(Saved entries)

# # # # # # #

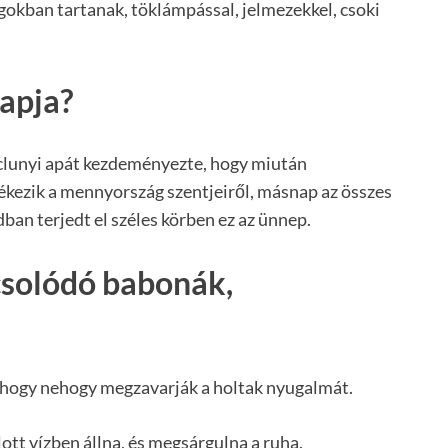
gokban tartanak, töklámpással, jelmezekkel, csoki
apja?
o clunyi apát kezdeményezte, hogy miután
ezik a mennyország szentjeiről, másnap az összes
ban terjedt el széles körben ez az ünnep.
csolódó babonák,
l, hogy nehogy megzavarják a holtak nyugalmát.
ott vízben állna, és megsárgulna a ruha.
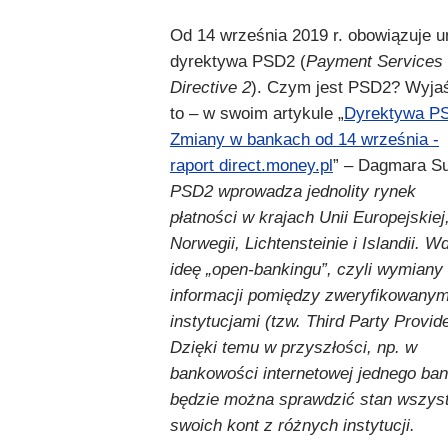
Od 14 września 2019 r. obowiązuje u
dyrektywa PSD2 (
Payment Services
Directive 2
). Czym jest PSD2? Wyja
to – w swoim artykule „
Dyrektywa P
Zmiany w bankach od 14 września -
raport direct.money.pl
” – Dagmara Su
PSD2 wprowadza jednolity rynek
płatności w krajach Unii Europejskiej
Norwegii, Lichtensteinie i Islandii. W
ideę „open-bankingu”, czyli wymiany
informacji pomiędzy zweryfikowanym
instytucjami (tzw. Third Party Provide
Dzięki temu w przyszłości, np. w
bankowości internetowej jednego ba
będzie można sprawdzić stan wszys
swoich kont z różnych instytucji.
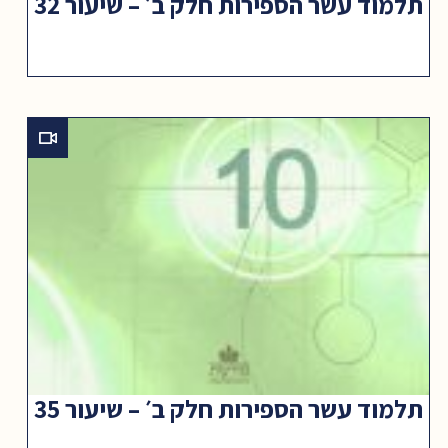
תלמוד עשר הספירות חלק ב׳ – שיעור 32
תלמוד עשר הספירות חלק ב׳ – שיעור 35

# # # # # # #

- [WHAT IS BEING ASKED]:
Extract the part of the records that opens with the line containing "Norwegii, Lichtensteinie i Islandii. W" and closes with the line containing "תלמוד עשר הספירות חלק ב׳ – שיעור 32". Take only those lines, exactly, and no pictures.

- [RESULT OF THIS EXERCISE]:
Norwegii, Lichtensteinie i Islandii. W
ideę „open-bankingu”, czyli wymiany
informacji pomiędzy zweryfikowanym
instytucjami (tzw. Third Party Provide
Dzięki temu w przyszłości, np. w
bankowości internetowej jednego ba
będzie można sprawdzić stan wszys
swoich kont z różnych instytucji.
תלמוד עשר הספירות חלק ב׳ – שיעור 32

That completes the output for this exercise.